- [Your instructions] From the records below, print exactly the lines starting at the one containing "olvido, el desconocimiento y el" and ending at the one containing "දෙමළ ජනතාවගේ බුද්ධිමය උරුමය ගබඩා", ends included, and nothing else.

- [Records to use]
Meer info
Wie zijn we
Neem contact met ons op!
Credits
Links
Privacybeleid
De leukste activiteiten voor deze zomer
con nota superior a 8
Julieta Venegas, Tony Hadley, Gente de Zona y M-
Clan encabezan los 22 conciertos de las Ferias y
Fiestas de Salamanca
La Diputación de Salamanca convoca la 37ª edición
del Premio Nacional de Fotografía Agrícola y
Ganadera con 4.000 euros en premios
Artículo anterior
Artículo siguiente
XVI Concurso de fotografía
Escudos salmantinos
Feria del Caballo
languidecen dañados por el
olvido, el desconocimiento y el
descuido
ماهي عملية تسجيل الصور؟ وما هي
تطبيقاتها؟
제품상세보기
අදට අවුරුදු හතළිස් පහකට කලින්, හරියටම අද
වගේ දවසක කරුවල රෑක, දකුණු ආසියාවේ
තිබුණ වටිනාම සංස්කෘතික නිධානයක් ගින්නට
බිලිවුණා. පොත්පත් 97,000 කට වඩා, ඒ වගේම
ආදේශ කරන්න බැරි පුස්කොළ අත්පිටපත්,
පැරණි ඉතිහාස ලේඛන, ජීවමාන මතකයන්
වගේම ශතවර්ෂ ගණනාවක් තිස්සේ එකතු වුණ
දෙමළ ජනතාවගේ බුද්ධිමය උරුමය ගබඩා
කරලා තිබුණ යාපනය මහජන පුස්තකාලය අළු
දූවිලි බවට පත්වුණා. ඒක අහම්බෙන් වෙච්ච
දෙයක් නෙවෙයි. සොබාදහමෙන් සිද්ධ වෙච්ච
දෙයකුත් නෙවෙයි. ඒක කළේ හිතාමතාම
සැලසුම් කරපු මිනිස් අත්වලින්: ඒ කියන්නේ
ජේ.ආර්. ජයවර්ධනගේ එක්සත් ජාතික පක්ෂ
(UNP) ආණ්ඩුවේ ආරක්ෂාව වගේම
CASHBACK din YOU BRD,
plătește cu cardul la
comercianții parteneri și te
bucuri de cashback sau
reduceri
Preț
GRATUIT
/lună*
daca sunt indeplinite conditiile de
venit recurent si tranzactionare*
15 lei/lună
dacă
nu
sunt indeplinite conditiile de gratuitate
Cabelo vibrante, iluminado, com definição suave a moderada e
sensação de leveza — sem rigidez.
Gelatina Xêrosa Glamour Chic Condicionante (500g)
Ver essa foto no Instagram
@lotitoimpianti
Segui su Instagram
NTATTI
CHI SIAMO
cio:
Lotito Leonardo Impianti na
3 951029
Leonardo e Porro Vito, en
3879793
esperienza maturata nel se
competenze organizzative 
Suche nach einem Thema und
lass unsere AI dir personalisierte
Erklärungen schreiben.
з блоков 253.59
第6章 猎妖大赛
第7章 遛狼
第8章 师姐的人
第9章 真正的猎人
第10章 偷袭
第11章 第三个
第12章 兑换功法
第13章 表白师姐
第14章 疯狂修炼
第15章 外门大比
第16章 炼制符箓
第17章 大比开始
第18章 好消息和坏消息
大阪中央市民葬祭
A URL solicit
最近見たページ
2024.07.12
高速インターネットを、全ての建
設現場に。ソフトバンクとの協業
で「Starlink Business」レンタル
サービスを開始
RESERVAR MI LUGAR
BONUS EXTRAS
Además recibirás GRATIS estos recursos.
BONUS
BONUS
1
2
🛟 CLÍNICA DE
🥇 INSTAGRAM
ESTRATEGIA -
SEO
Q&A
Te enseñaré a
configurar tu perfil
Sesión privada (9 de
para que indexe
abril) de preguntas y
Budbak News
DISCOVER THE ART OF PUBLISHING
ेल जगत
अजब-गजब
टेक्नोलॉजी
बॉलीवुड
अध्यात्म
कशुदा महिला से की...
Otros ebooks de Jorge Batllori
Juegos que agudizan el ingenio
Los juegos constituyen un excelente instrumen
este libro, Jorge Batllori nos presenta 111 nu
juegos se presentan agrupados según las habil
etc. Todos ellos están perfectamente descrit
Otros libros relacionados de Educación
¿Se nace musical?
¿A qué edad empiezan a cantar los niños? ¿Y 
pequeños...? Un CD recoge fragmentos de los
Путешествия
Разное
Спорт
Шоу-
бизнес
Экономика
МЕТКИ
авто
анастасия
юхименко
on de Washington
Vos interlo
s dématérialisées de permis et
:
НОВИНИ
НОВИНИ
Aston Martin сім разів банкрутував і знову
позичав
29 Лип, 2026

- [Output below]
olvido, el desconocimiento y el
descuido
ماهي عملية تسجيل الصور؟ وما هي
تطبيقاتها؟
제품상세보기
අදට අවුරුදු හතළිස් පහකට කලින්, හරියටම අද
වගේ දවසක කරුවල රෑක, දකුණු ආසියාවේ
තිබුණ වටිනාම සංස්කෘතික නිධානයක් ගින්නට
බිලිවුණා. පොත්පත් 97,000 කට වඩා, ඒ වගේම
ආදේශ කරන්න බැරි පුස්කොළ අත්පිටපත්,
පැරණි ඉතිහාස ලේඛන, ජීවමාන මතකයන්
වගේම ශතවර්ෂ ගණනාවක් තිස්සේ එකතු වුණ
දෙමළ ජනතාවගේ බුද්ධිමය උරුමය ගබඩා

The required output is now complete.